Por otra parte, el recuerdo de lo vivido, el peso de las decisiones que debió tomar a raíz de la explosión, corroían sus cimientos espirituales.
Antes de desaparecer quiso contar toda la verdad, dejar testimonio para que los hechos reales no quedaran sepultados bajo las mentiras y el afán de ocultamiento del régimen. Intentó, también, hacerlo en vida. Pero sus artículos fueron rechazados en todas las publicaciones soviéticas.
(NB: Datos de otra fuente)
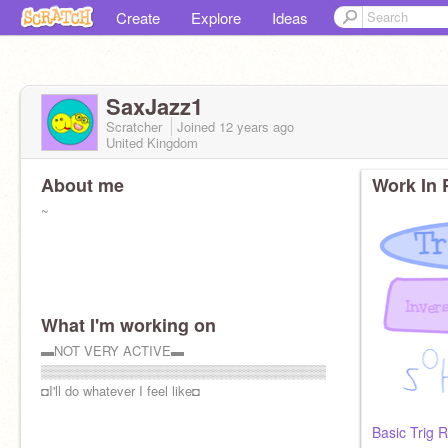
Create
Explore
Ideas
SaxJazz1
Scratcher
Joined
12 years
ago
United Kingdom
About me
Work In 
~
What I'm working on
▬NOT VERY ACTIVE▬
▒▒▒▒▒▒▒▒▒▒▒▒▒▒▒▒▒▒▒▒▒▒▒▒▒▒▒▒▒▒▒▒
◘I'll do whatever I feel like◘
Basic Trig R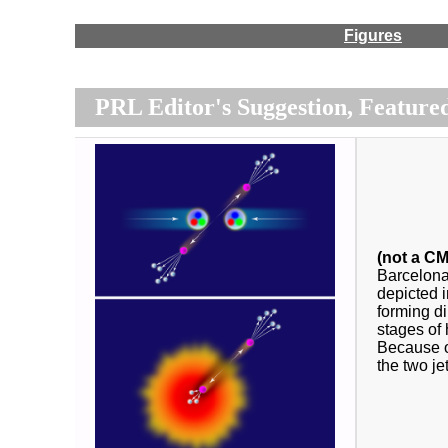
Figures
PRL Editor's Suggestion, Featured
(not a CM
Barcelona
depicted i
forming di
stages of 
Because of
the two je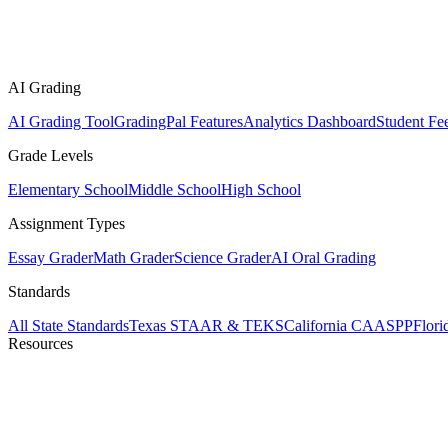
AI Grading
AI Grading Tool
GradingPal Features
Analytics Dashboard
Student Fe
Grade Levels
Elementary School
Middle School
High School
Assignment Types
Essay Grader
Math Grader
Science Grader
AI Oral Grading
Standards
All State Standards
Texas STAAR & TEKS
California CAASPP
Flor
Resources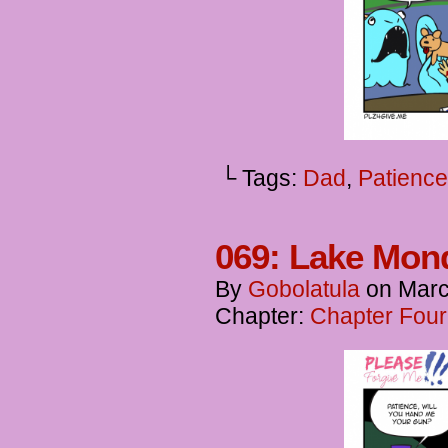
└ Tags:
Dad
,
Patience
069: Lake Mon
By
Gobolatula
on
Marc
Chapter:
Chapter Four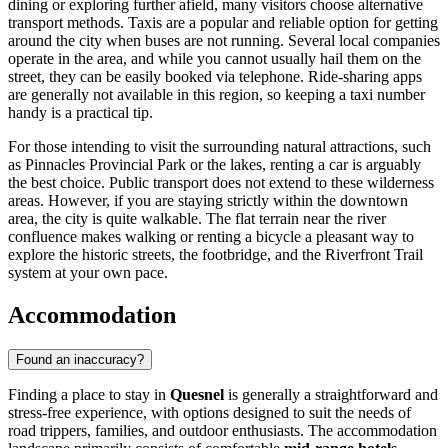
dining or exploring further afield, many visitors choose alternative
transport methods. Taxis are a popular and reliable option for getting
around the city when buses are not running. Several local companies
operate in the area, and while you cannot usually hail them on the
street, they can be easily booked via telephone. Ride-sharing apps
are generally not available in this region, so keeping a taxi number
handy is a practical tip.
For those intending to visit the surrounding natural attractions, such
as Pinnacles Provincial Park or the lakes, renting a car is arguably
the best choice. Public transport does not extend to these wilderness
areas. However, if you are staying strictly within the downtown
area, the city is quite walkable. The flat terrain near the river
confluence makes walking or renting a bicycle a pleasant way to
explore the historic streets, the footbridge, and the Riverfront Trail
system at your own pace.
Accommodation
Found an inaccuracy?
Finding a place to stay in
Quesnel
is generally a straightforward and
stress-free experience, with options designed to suit the needs of
road trippers, families, and outdoor enthusiasts. The accommodation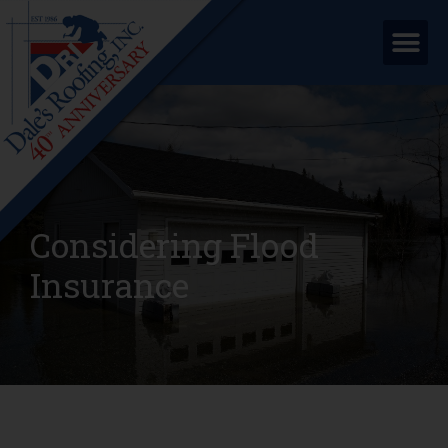
Considering Flood
Insurance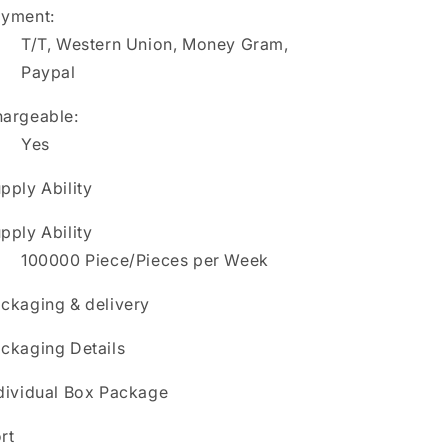
yment:
T/T, Western Union, Money Gram,
Paypal
argeable:
Yes
pply Ability
pply Ability
100000 Piece/Pieces per Week
ckaging & delivery
ckaging Details
dividual Box Package
rt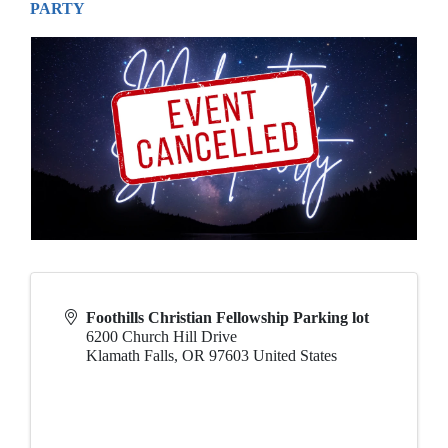
PARTY
Foothills Christian Fellowship Parking lot
6200 Church Hill Drive
Klamath Falls
,
OR
97603
United States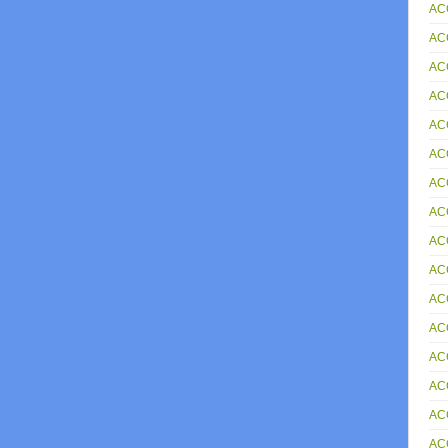
AC
AC
AC
AC
AC
AC
AC
AC
AC
AC
AC
AC
AC
AC
AC
ACC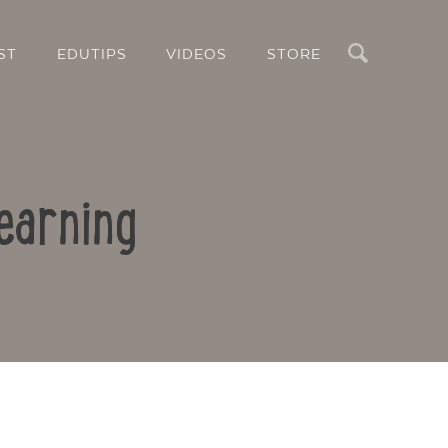
Search
ST
EDUTIPS
VIDEOS
STORE
earning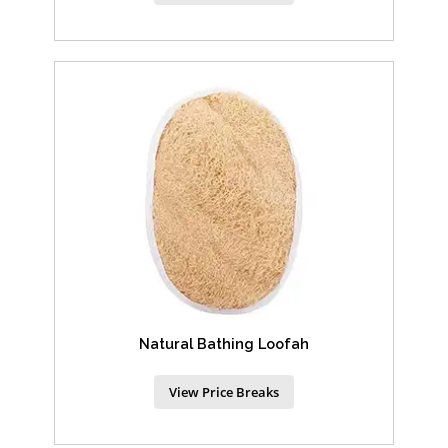
Natural Bathing Loofah
View Price Breaks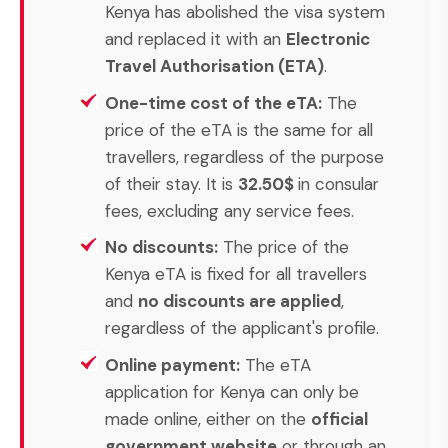
Kenya has abolished the visa system
and replaced it with an
Electronic
Travel Authorisation (ETA)
.
One-time cost of the eTA:
The
price of the eTA is the same for all
travellers, regardless of the purpose
of their stay. It is
32.50$
in consular
fees, excluding any service fees.
No discounts:
The price of the
Kenya eTA is fixed for all travellers
and
no discounts are applied
,
regardless of the applicant's profile.
Online payment:
The eTA
application for Kenya can only be
made online, either on the
official
government website
or through an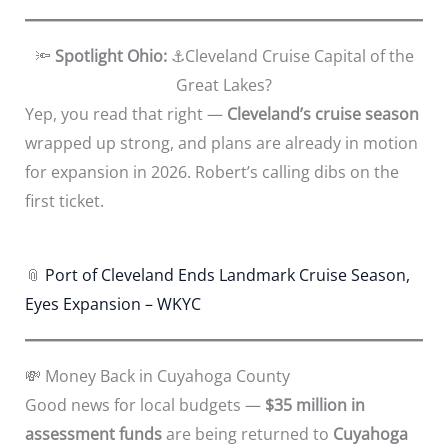
🔦
Spotlight Ohio:
⚓Cleveland Cruise Capital of the
Great Lakes?
Yep, you read that right —
Cleveland’s cruise season
wrapped up strong, and plans are already in motion
for expansion in 2026. Robert’s calling dibs on the
first ticket.
📎
Port of Cleveland Ends Landmark Cruise Season,
Eyes Expansion – WKYC
💸 Money Back in Cuyahoga County
Good news for local budgets —
$35 million in
assessment funds
are being returned to
Cuyahoga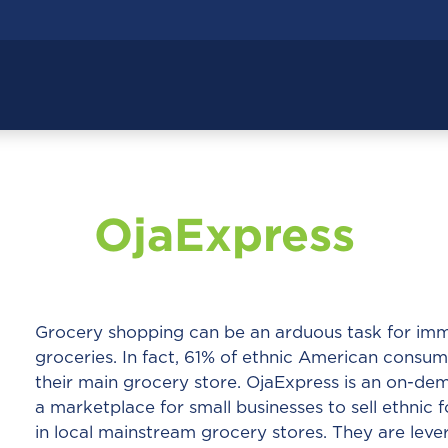
OjaExpress
Grocery shopping can be an arduous task for imm
groceries. In fact, 61% of ethnic American consum
their main grocery store. OjaExpress is an on-dem
a marketplace for small businesses to sell ethnic 
in local mainstream grocery stores. They are lev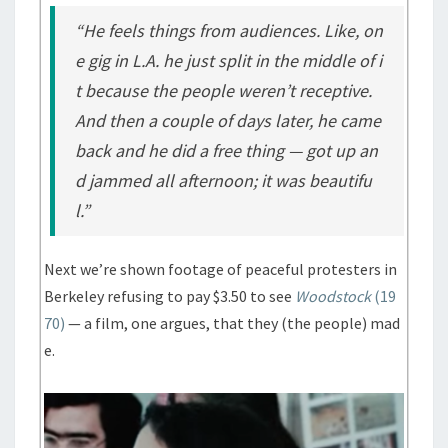
“He feels things from audiences. Like, on
e gig in L.A. he just split in the middle of i
t because the people weren’t receptive.
And then a couple of days later, he came
back and he did a free thing — got up an
d jammed all afternoon; it was beautifu
l.”
Next we’re shown footage of peaceful protesters in
Berkeley refusing to pay $3.50 to see
Woodstock
(19
70)
— a film, one argues, that they (the people) mad
e.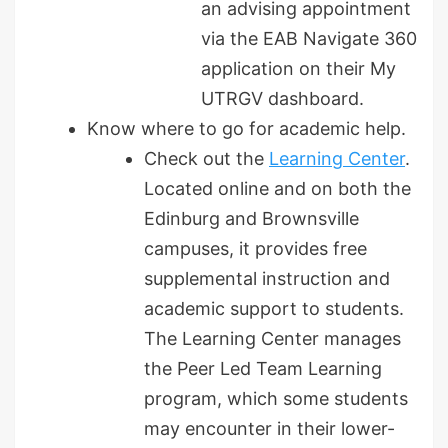
an advising appointment
via the EAB Navigate 360
application on their My
UTRGV dashboard.
Know where to go for academic help.
Check out the
Learning Center
.
Located online and on both the
Edinburg and Brownsville
campuses, it provides free
supplemental instruction and
academic support to students.
The Learning Center manages
the Peer Led Team Learning
program, which some students
may encounter in their lower-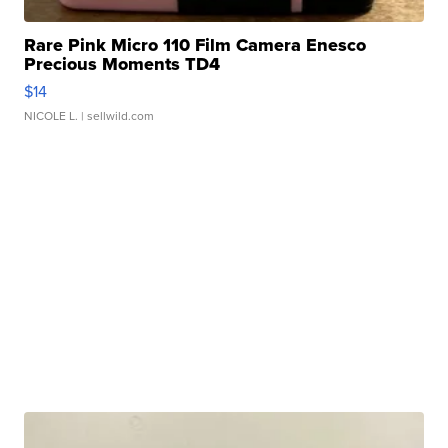
Rare Pink Micro 110 Film Camera Enesco
Precious Moments TD4
$14
NICOLE L.
| sellwild.com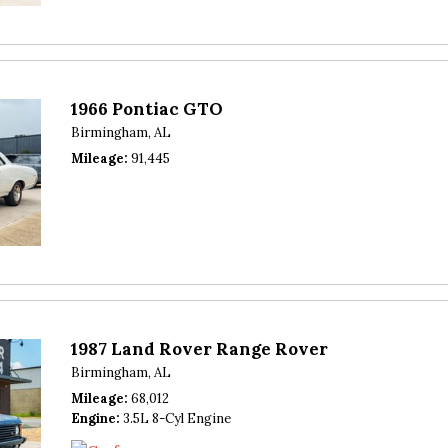
1966 Pontiac GTO
Birmingham, AL
Mileage
91,445
1987 Land Rover Range Rover
Birmingham, AL
Mileage
68,012
Engine
3.5L 8-Cyl Engine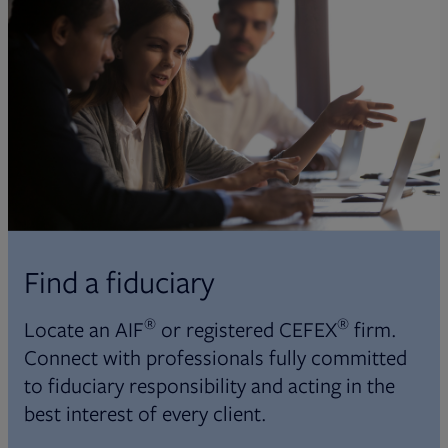
Find a fiduciary
®
®
Locate an AIF
or registered CEFEX
firm.
Connect with professionals fully committed
to fiduciary responsibility and acting in the
best interest of every client.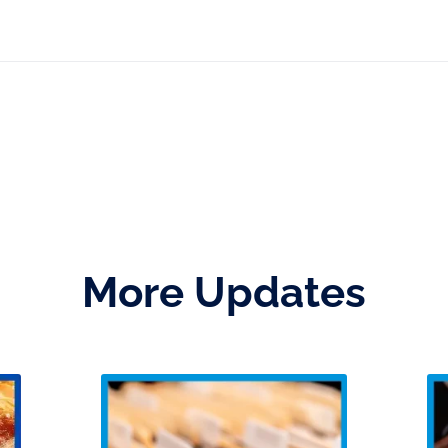
More Updates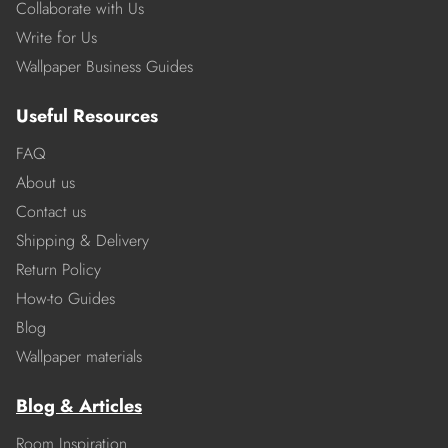
Collaborate with Us
Write for Us
Wallpaper Business Guides
Useful Resources
FAQ
About us
Contact us
Shipping & Delivery
Return Policy
How-to Guides
Blog
Wallpaper materials
Blog & Articles
Room Inspiration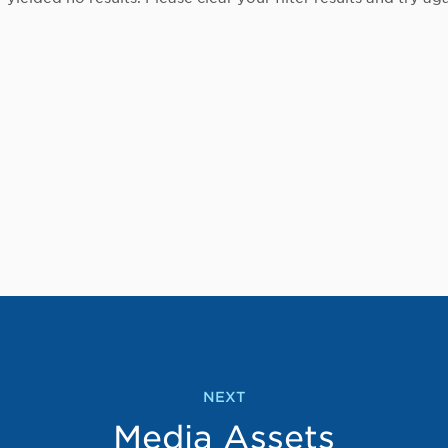
NEXT
Media Assets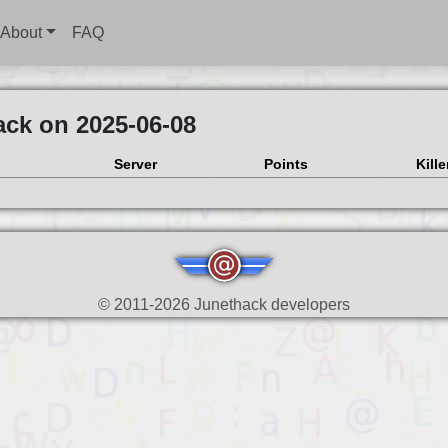
About
FAQ
ack on 2025-06-08
Server
Points
Kille
© 2011-2026 Junethack developers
Uno de esos textos contenía este párrafo: “Después de haber visitado la central nuclear de Chernobyl llegué a la conclusión de que el accidente fue la apoteosis inevitable del sistema económico que se había desarrollado en la URSS durante décadas. La negligencia de la administración científica y los diseñadores estaba por todos lados, sin la atención a las condiciones de los instrumentos o del equipo… Cuando uno considera la cadena de eventos hacia el accidente de Chernobyl, por qué una persona se comportó de una manera y por qué otra persona se comportó de otra, es imposible encontrar un solo culpable, un solo iniciador de los eventos. Era un círculo cerrado”.
Podría considerarse a Chernobyl como una metáfora, como un símbolo y hasta como un síntoma del régimen soviético, de los gobiernos autoritarios, de la soberbia del hombre. Pero Chernobyl fue y es mucho más que eso. Es una realidad. Es esa zona ya inhóspita, inhabitable, el sarcófago renovado que trata de que no filtre la radiación, son los árboles secos, el pasto que no crece, la tierra envenenada, los animales escapando, los cursos de agua secos. Y, naturalmente, es cada uno de los muertos en 1986 y en los años siguientes, los bebés nacidos con malformaciones, los que padecieron leucemia, los que fueron atacados por el cáncer, las familias destruidas. Y el dolor permanente, imposible de sanar.
Svetlana Alexiévich sostiene que en Chernobyl se ha destruido el curso de la vida, se ha roto el hilo del tiempo.